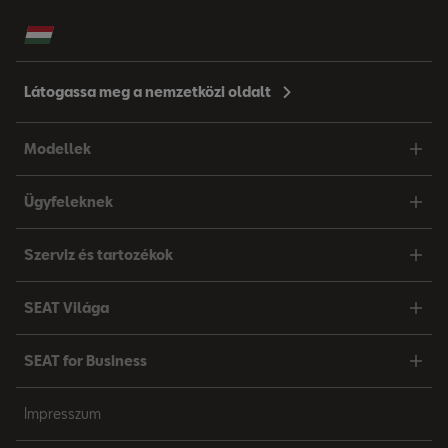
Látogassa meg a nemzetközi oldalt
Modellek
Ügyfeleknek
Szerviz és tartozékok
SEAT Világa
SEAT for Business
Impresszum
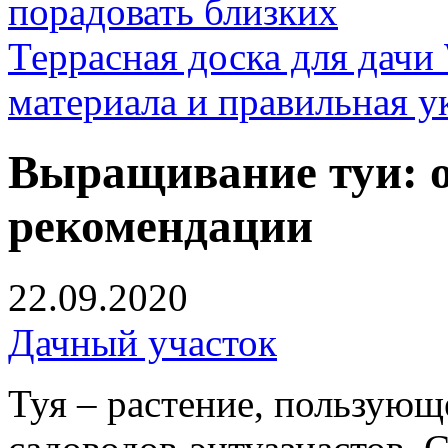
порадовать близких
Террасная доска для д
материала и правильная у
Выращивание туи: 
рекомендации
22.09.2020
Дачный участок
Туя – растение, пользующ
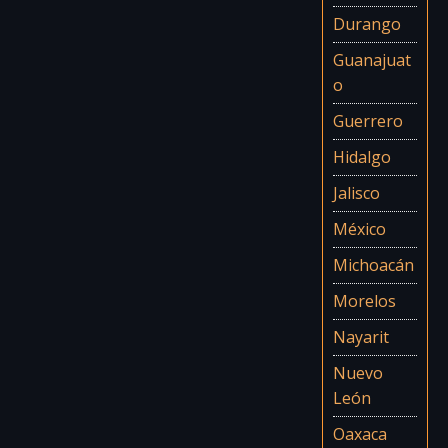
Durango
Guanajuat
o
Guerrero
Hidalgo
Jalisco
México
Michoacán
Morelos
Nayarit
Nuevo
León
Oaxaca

Task item → Only the entries themselves should be output, word for word, with all pictures omitted.

Answer below →
Látogassa meg a nemzetközi oldalt
Modellek
Ügyfeleknek
Szerviz és tartozékok
SEAT Világa
SEAT for Business
Impresszum
порадовать близких
Террасная доска для д
материала и правильная у
Выращивание туи: 
рекомендации
22.09.2020
Дачный участок
Туя – растение, пользующ
Durango
Guanajuat
o
Guerrero
Hidalgo
Jalisco
México
Michoacán
Morelos
Nayarit
Nuevo
León
Oaxaca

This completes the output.